→ **What is expected**
Copy each line of the following data that contains "header".

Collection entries
[Start of Attachment]
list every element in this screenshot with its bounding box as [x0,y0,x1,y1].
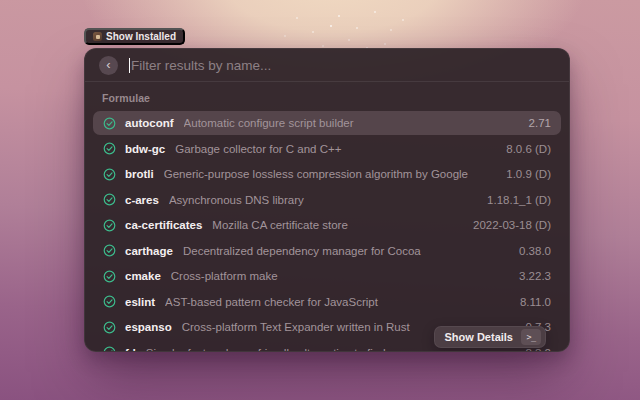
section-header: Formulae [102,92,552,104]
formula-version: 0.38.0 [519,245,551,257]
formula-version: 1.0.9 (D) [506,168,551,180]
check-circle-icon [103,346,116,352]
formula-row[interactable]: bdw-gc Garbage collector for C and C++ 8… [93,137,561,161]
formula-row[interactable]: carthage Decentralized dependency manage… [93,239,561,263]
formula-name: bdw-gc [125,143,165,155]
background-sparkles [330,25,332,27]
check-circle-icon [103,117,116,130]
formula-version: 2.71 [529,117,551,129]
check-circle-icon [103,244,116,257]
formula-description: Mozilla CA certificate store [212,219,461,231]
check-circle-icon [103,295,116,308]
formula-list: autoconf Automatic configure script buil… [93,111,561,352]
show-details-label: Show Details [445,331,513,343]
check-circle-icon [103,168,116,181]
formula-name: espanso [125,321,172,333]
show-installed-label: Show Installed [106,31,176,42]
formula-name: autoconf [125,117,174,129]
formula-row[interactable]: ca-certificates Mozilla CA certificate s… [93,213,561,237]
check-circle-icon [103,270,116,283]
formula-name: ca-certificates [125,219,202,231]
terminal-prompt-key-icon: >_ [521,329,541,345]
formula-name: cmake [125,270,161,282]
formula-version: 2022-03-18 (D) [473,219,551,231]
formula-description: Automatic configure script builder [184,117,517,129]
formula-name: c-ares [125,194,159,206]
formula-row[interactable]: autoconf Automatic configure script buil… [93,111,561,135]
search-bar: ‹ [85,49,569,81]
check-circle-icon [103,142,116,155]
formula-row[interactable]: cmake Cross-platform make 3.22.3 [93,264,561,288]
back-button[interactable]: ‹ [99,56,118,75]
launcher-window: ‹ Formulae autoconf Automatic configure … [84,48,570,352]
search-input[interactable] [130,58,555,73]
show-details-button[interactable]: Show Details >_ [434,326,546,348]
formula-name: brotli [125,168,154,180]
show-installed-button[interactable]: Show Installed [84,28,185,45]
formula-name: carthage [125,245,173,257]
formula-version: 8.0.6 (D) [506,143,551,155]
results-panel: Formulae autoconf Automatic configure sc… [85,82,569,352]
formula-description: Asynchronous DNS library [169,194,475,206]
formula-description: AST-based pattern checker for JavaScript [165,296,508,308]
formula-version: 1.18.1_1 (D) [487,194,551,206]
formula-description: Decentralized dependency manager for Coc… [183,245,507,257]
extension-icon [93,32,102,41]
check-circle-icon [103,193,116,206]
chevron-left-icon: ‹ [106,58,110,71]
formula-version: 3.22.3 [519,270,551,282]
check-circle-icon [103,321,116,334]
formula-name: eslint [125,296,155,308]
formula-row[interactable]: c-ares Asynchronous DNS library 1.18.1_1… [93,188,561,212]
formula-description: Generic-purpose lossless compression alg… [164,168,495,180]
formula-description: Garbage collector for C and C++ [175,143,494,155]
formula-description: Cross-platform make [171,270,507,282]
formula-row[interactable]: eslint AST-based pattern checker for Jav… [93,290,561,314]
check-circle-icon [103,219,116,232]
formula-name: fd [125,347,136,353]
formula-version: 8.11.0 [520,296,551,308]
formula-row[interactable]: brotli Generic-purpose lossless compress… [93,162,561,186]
[End of Attachment]
[Start of Attachment]
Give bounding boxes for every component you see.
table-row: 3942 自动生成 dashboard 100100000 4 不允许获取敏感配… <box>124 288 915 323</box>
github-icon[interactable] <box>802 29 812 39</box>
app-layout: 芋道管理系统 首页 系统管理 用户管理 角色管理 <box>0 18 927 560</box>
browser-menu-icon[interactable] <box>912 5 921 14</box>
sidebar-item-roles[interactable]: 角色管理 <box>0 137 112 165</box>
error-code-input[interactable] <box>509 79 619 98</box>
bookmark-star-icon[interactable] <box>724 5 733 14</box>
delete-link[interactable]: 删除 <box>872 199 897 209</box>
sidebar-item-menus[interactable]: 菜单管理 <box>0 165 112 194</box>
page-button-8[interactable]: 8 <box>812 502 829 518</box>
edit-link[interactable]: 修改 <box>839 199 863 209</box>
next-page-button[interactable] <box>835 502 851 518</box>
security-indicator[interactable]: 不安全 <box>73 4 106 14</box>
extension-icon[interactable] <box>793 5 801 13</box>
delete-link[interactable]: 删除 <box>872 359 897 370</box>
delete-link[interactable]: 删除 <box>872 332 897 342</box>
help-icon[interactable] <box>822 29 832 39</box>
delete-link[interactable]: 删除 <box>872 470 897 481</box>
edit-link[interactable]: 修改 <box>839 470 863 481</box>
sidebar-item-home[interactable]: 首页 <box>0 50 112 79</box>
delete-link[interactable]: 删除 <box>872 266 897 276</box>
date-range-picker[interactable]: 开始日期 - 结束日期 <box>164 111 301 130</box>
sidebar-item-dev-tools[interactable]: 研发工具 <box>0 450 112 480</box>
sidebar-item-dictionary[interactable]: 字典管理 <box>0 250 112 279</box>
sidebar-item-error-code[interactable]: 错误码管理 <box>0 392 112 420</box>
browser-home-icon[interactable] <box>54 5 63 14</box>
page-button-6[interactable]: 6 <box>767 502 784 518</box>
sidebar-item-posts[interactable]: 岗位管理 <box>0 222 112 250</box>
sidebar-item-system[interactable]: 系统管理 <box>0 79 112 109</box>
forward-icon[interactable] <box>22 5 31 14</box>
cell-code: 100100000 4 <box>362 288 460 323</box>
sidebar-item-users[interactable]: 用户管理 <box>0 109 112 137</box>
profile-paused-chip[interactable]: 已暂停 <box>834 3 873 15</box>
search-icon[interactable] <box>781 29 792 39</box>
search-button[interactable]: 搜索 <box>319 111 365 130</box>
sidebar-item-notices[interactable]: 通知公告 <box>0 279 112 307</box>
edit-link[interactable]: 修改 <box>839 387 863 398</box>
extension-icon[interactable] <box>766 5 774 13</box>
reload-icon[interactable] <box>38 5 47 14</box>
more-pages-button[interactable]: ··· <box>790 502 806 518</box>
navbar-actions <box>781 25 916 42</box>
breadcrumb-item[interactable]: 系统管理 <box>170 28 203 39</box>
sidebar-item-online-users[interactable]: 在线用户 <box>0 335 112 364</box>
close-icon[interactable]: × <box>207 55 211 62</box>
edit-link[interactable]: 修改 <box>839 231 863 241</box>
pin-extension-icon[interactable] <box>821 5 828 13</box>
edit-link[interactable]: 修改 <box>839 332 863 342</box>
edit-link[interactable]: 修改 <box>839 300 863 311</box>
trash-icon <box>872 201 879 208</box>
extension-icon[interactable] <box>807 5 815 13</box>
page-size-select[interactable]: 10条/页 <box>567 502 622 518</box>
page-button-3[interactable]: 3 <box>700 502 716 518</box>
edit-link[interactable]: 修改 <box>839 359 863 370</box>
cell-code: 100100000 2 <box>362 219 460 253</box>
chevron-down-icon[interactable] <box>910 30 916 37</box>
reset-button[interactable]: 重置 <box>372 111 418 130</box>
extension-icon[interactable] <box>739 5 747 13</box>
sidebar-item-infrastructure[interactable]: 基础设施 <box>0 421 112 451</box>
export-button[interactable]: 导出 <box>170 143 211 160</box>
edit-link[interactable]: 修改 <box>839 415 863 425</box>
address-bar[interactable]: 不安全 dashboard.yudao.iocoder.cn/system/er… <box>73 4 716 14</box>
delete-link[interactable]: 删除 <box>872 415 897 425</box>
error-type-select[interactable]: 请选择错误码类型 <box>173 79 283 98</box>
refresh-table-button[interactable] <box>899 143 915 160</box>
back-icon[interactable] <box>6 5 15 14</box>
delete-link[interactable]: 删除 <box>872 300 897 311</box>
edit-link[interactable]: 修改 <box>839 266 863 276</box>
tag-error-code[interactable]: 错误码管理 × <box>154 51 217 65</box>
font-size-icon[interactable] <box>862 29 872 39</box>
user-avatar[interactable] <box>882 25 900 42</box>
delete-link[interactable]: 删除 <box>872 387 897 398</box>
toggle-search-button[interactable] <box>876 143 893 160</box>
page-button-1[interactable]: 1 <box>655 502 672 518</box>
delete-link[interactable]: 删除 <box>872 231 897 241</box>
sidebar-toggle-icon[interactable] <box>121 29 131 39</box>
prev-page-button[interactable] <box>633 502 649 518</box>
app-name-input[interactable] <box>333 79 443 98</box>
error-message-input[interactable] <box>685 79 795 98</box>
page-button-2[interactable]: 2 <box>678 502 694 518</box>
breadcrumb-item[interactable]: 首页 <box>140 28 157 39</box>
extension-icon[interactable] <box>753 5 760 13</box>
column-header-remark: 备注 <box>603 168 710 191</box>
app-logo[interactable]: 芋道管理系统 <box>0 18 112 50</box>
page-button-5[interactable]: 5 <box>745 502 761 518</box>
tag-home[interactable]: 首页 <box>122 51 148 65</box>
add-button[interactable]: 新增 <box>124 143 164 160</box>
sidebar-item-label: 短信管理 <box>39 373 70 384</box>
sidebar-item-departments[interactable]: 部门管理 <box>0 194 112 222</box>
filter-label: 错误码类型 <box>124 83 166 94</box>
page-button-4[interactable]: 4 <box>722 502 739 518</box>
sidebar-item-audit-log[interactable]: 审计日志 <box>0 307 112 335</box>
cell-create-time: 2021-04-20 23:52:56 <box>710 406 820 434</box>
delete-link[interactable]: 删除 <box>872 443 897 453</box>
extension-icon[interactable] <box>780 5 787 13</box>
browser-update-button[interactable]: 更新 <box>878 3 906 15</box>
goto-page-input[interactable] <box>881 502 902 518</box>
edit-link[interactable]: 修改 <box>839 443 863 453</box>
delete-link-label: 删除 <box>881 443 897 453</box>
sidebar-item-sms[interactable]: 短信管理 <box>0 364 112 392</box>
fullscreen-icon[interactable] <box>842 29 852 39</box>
[End of Attachment]
→ **Answer for this exercise**
section-header: Formulae [102,92,552,104]
column-header-remark: 备注 <box>603 168 710 191</box>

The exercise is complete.